= Alexander Giles =

Sir Alexander Falconer Giles, KBE, CMG (16 September 1915 – 11 April 1989) was a British colonial administrator.

== Biography ==
The son of A. F. Giles, a lecturer in classical history at the University of Edinburgh, Alexander Giles was educated at The Edinburgh Academy, the University of Edinburgh, and Balliol College, Oxford, where he graduated with a BA. He was elected President of the Oxford Union for Michaelmas 1939, but did not hold office because of war service. Commissioned a second lieutenant in the Royal Scots in 1940, he was attached to the Royal West African Frontier Force in 1941 and the 81st (West African) Division in 1941. In 1945, he was Lieutenant-Colonel commanding the 5th Battalion, Gold Coast Regiment. For his war service, he was appointed a MBE and mentioned in despatches.

Giles joined the Colonial Service as a cadet in Tanganyika in 1947. From 1955 to 1961/2 he was Administrator of St Vincent and from 1962 to 1965 he was Resident Commissioner for Basutoland, the last holder of the post. From 1965 to the territory's independence as Lesotho in 1966, he was the British government representative in the territory.
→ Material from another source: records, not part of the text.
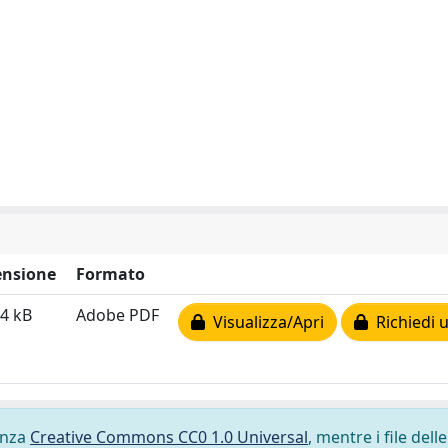
nsione
Formato
4 kB
Adobe PDF
Visualizza/Apri
Richiedi 
cenza
Creative Commons CC0 1.0 Universal
, mentre i file delle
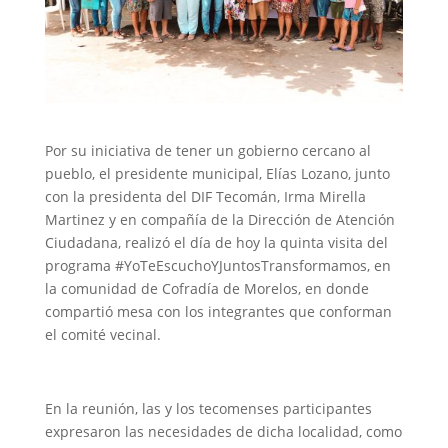
Por su iniciativa de tener un gobierno cercano al
pueblo, el presidente municipal, Elías Lozano, junto
con la presidenta del DIF Tecomán, Irma Mirella
Martinez y en compañía de la Dirección de Atención
Ciudadana, realizó el día de hoy la quinta visita del
programa #YoTeEscuchoYJuntosTransformamos, en
la comunidad de Cofradía de Morelos, en donde
compartió mesa con los integrantes que conforman
el comité vecinal.
En la reunión, las y los tecomenses participantes
expresaron las necesidades de dicha localidad, como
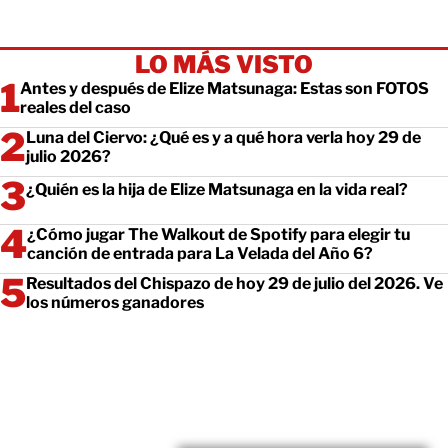
LO MÁS VISTO
Antes y después de Elize Matsunaga: Estas son FOTOS
reales del caso
Luna del Ciervo: ¿Qué es y a qué hora verla hoy 29 de
julio 2026?
¿Quién es la hija de Elize Matsunaga en la vida real?
¿Cómo jugar The Walkout de Spotify para elegir tu
canción de entrada para La Velada del Año 6?
Resultados del Chispazo de hoy 29 de julio del 2026. Ve
los números ganadores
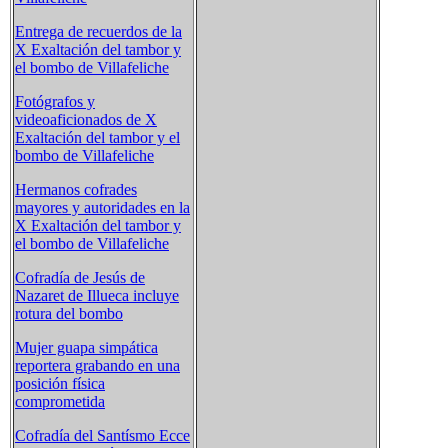
Entrega de recuerdos de la
X Exaltación del tambor y
el bombo de Villafeliche
Fotógrafos y
videoaficionados de X
Exaltación del tambor y el
bombo de Villafeliche
Hermanos cofrades
mayores y autoridades en la
X Exaltación del tambor y
el bombo de Villafeliche
Cofradía de Jesús de
Nazaret de Illueca incluye
rotura del bombo
Mujer guapa simpática
reportera grabando en una
posición física
comprometida
Cofradía del Santísmo Ecce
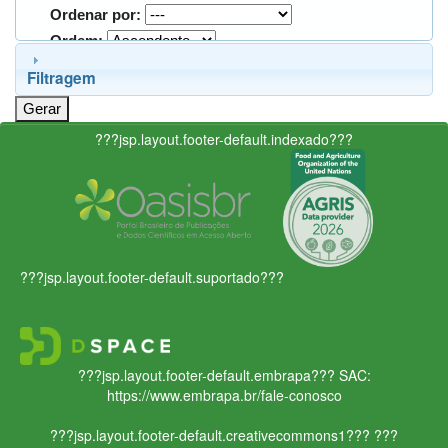
Ordenar por:
Ordem:
Filtragem
???jsp.layout.footer-default.indexado???
???jsp.layout.footer-default.suportado???
???jsp.layout.footer-default.embrapa???
SAC:
https://www.embrapa.br/fale-conosco
???jsp.layout.footer-default.creativecommons1???
???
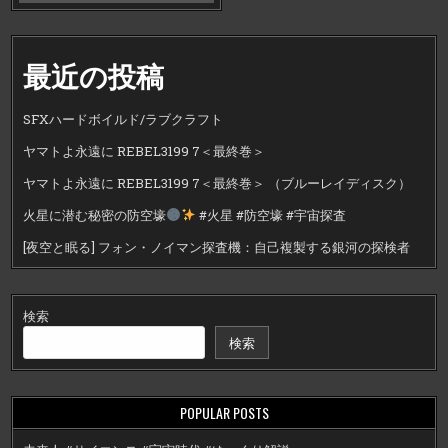
最近の投稿
SFXハードボイルド/ラブクラフト
ヤマトよ永遠に REBEL3199 7＜最終巻＞
ヤマトよ永遠に REBEL3199 7＜最終巻＞ （ブルーレイディスク）
火星に潜む秘密の防空壕
#火星 #防空壕 #宇宙探査
[夜空と眠る] フォン・ノイマン探査機：自己複製する銀河の探検者
検索
検索
POPULAR POSTS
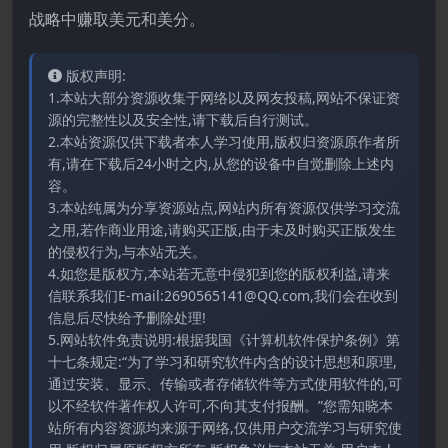
战略中赚取美元和美分。
版权声明:
1.本站大部分资源收集于网络以及网友投稿,网站不保证资
源的完整性以及安全性,请下载后自行测试。
2.本站资源仅供下载者本人学习使用,版权归资源原作者所
有,请在下载后24小时之内,从您的设备中自觉删除上述内
容。
3.本站纯属为分享资源站点,网站内所有资源仅供学习交流
之用,若作商业用途,请购买正版,由于未及时购买正版发生
的侵权行为,与本站无关。
4.如您是版权方,本站若无意中侵犯到您的版权利益,请来
信联系我们E-mail:2690565141@QQ.com,我们会在收到
信息后尽快给予删除处理!
5.网站软件免责说明:根据我国《计算机软件保护条例》第
十七条规定:“为了学习和研究软件内含的设计思想和原理,
通过安装、显示、传输或者存储软件等方式使用软件的,可
以不经软件著作权人许可,不向其支付报酬。”您需知晓本
站所有内容资源均来源于网络,仅供用户交流学习与研究使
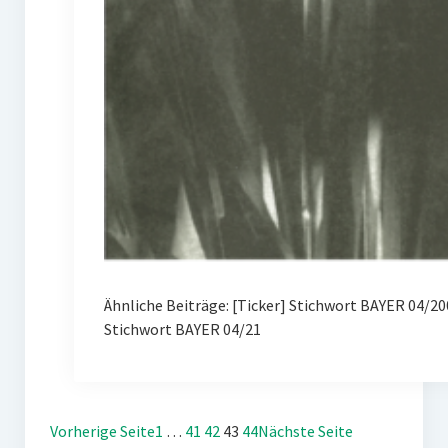
Ähnliche Beiträge: [Ticker] Stichwort BAYER 04/
Stichwort BAYER 04/21
Vorherige Seite
1
…
41
42
43
44
Nächste Seite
After his retirement from the Colonial Service, he was chairman of the Victoria League in Scotland from 1968 to 1970, chairman of the Scottish Council of the Royal Over-Seas League from 1969 to 1970, and of its Central Council from 1972 to 1975. He was director of Toc H from 1968 to 1974, and general secretary for Scotland of the Royal Over-Seas League from 1976 to 1978.

=== Personal life ===
Giles married in 1953 Mrs M. E. Watson, daughter of Lieutenant-Colonel R. F. D. Burnett, MC, and widow of Lieutenant-Colonel J. L. Watson; they had two stepsons and one stepdaughter.